El error interno de Twitter
En una publicación de blog sobre el incidente de la contraseña, el director de tecnología de Twitter, Parag Agrawal, explica: «Cuando estableces una contraseña para tu cuenta de Twitter, utilizamos tecnología que la enmascara. Esto para que nadie en la empresa pueda verla. Recientemente identificamos un error en el que las contraseñas almacenadas se desenmascararon en un registro interno”.
Agrawal continúa asegurando que la compañía solucionó el error. Y que, adicional a eso, el equipo de investigación determinó que no se mostraron indicios de incumplimiento. Tampoco de mal uso de esta información tan importante por parte de nadie, externo o interno.
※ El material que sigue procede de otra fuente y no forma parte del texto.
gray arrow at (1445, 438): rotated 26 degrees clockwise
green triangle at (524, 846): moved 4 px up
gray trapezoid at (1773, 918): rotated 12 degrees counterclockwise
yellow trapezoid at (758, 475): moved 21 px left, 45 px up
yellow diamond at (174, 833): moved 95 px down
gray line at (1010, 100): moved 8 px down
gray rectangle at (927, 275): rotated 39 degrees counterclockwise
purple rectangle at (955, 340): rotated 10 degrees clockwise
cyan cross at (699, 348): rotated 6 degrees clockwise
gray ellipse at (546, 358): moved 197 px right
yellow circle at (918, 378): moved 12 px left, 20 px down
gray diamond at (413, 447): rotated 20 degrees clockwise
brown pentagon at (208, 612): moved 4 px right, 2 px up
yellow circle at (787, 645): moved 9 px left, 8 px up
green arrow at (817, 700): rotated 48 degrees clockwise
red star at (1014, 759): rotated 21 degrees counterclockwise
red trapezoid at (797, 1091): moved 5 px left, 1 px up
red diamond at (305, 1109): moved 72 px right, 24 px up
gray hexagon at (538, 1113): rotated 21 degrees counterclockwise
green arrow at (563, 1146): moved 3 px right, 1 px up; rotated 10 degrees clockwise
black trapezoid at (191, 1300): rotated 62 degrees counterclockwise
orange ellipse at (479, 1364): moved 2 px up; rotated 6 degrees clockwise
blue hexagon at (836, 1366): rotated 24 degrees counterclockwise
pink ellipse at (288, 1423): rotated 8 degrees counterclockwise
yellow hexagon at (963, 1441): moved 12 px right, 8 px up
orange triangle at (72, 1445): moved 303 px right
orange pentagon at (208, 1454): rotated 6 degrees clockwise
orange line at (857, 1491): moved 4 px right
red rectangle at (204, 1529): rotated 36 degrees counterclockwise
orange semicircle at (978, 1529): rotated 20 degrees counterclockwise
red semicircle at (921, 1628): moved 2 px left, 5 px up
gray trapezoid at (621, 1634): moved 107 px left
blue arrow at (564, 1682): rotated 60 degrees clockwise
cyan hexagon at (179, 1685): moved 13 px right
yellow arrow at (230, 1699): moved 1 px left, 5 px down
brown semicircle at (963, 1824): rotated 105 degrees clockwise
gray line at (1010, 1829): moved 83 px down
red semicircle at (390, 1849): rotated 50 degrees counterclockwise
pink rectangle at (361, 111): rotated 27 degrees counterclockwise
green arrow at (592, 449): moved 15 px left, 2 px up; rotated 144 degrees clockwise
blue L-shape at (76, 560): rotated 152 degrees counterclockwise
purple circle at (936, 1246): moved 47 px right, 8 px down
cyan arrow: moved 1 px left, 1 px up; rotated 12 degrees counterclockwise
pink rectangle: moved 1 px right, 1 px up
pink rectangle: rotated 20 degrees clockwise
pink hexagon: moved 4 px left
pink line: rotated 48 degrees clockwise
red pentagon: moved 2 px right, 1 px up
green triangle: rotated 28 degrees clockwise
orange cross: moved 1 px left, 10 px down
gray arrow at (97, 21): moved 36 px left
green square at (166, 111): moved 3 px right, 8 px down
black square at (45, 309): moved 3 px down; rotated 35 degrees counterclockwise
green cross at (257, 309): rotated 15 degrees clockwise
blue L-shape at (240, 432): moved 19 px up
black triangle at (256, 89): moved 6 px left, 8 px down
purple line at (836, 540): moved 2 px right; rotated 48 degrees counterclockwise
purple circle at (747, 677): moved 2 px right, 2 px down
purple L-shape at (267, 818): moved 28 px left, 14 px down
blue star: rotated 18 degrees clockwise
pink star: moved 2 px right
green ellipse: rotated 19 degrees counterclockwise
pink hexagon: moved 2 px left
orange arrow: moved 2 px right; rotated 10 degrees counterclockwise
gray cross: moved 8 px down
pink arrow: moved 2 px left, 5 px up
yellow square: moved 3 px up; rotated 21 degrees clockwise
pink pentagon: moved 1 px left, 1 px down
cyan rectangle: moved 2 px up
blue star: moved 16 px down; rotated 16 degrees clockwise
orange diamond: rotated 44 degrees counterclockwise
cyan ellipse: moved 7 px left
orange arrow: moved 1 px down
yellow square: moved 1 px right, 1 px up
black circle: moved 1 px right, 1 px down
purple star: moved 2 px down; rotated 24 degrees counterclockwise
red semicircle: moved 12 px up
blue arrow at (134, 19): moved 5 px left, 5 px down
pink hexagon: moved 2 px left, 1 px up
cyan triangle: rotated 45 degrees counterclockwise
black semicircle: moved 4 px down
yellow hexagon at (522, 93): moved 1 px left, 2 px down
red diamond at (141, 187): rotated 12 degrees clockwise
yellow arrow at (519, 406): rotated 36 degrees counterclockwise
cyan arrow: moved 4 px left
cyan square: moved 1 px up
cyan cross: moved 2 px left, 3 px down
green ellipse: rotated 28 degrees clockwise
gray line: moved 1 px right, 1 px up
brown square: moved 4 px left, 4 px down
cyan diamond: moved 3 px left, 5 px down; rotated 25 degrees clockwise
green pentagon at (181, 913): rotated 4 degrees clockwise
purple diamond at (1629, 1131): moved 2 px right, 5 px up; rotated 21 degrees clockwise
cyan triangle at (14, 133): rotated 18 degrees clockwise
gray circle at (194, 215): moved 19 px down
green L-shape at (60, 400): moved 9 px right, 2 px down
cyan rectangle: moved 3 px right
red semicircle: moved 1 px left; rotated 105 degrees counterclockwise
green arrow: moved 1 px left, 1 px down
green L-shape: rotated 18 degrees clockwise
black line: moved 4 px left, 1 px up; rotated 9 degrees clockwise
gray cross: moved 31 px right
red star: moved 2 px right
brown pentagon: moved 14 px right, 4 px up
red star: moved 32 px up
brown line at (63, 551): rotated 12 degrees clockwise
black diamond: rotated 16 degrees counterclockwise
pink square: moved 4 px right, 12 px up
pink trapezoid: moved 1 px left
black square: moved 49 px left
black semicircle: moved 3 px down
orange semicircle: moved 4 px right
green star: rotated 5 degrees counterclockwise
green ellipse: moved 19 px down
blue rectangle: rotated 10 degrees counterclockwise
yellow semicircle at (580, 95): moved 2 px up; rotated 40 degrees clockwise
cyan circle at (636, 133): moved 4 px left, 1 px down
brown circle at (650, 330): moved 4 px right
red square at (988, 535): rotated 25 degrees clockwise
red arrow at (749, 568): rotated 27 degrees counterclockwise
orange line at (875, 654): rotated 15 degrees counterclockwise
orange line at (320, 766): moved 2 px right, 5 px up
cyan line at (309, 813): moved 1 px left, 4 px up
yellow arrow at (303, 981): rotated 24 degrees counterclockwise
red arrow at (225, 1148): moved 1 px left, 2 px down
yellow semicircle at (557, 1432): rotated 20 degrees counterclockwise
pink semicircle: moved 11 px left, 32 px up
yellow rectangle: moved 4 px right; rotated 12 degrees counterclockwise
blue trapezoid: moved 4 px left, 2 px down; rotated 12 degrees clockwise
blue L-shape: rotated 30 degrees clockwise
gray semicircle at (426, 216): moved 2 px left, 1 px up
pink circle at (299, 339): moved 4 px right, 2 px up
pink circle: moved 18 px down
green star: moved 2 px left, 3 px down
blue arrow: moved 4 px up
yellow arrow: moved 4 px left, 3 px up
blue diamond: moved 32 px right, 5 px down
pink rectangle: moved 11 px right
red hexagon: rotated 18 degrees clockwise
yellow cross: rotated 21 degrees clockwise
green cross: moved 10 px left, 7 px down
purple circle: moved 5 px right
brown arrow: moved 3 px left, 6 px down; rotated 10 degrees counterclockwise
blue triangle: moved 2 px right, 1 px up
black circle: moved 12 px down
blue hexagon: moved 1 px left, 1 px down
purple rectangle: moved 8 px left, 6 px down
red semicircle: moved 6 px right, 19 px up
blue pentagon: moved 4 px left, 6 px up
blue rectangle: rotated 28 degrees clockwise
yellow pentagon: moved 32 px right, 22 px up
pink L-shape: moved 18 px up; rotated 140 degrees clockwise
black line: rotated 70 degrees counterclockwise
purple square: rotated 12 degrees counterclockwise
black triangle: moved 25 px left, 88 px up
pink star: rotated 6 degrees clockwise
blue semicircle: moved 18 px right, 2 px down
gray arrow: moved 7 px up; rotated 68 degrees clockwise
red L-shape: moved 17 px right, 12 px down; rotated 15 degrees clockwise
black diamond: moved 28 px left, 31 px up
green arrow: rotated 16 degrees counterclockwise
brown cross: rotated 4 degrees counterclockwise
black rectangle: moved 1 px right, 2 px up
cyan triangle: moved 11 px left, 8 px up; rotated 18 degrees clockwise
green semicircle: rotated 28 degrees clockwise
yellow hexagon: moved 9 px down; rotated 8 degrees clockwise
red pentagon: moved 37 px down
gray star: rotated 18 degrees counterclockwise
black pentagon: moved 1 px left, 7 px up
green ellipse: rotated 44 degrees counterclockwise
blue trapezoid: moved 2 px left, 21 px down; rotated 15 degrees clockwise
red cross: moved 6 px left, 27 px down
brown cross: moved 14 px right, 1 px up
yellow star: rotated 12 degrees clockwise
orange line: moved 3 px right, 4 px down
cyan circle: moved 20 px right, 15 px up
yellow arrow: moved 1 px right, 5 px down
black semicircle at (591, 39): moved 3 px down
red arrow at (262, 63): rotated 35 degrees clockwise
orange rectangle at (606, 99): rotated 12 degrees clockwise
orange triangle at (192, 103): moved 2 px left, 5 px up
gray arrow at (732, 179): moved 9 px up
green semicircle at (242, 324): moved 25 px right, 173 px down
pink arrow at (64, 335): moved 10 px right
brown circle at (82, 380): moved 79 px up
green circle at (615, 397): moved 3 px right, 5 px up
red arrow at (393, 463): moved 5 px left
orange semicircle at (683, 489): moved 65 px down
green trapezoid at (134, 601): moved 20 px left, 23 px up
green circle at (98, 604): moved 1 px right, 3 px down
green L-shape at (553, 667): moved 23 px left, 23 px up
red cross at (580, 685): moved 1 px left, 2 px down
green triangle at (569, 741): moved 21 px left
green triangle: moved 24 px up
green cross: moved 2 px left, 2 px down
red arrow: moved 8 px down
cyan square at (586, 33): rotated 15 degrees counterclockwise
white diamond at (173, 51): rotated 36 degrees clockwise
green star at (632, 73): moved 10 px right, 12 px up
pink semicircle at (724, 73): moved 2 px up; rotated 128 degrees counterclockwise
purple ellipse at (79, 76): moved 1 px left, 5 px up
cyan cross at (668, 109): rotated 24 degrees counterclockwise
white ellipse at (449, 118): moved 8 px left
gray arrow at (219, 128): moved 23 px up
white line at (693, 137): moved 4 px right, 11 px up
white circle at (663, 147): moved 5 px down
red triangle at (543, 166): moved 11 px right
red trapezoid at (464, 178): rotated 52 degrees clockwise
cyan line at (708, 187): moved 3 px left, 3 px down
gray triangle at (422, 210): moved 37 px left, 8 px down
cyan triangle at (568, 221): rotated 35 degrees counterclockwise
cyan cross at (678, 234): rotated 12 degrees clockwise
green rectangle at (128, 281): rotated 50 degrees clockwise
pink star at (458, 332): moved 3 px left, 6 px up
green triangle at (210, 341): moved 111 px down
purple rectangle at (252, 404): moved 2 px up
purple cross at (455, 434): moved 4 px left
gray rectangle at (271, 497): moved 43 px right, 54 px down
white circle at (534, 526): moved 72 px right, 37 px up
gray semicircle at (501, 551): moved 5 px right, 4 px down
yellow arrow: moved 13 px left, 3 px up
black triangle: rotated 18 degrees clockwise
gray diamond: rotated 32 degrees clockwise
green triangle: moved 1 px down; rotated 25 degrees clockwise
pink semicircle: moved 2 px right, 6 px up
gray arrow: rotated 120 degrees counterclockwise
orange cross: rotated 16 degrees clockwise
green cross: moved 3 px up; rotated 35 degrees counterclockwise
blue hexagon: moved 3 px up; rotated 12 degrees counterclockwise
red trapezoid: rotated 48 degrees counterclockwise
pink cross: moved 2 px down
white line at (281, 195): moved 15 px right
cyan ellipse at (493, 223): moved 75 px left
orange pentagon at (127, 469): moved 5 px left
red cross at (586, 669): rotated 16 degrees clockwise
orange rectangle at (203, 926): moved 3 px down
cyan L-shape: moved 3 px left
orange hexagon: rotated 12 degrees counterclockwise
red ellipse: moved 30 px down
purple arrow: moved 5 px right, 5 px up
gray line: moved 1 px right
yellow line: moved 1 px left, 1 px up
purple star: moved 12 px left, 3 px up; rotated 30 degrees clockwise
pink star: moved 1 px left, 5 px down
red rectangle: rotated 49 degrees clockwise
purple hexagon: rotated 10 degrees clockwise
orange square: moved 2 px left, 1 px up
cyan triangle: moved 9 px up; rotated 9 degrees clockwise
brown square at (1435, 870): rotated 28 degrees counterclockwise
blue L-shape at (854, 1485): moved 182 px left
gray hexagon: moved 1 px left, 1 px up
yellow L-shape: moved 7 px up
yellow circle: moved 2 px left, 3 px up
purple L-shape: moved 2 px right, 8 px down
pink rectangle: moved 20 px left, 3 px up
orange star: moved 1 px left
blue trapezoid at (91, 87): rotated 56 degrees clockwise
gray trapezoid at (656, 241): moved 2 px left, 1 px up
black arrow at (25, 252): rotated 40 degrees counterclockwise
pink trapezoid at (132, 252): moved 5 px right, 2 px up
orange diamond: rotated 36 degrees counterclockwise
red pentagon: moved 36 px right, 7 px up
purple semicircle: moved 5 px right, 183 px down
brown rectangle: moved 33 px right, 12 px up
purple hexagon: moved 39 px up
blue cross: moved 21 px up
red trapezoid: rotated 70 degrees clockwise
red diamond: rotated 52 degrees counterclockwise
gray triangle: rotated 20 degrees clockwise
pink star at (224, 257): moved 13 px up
El director de tecnología sigue su declaración. Esto al revelar un poco sobre el error en sí: «Enmascaramos las contraseñas a través de un proceso llamado hash. Esto usando una función conocida como bcrypt, que reemplaza la contraseña real con un conjunto aleatorio de números y letras que se almacenan en el sistema de Twitter. Esto permite nuestros sistemas validar las credenciales de tu cuenta sin revelar tu contraseña. Este es un estándar de la industria».
Aparentemente, y debido a un error, las contraseñas se escribieron en un registro interno antes de completar el proceso hash. El error fue encontrado por los mismos desarrolladores. Quienes luego eliminaron las contraseñas comprometidas. Adicional a ello, la compañía estaría implementando planes para evitar que este error vuelva a suceder.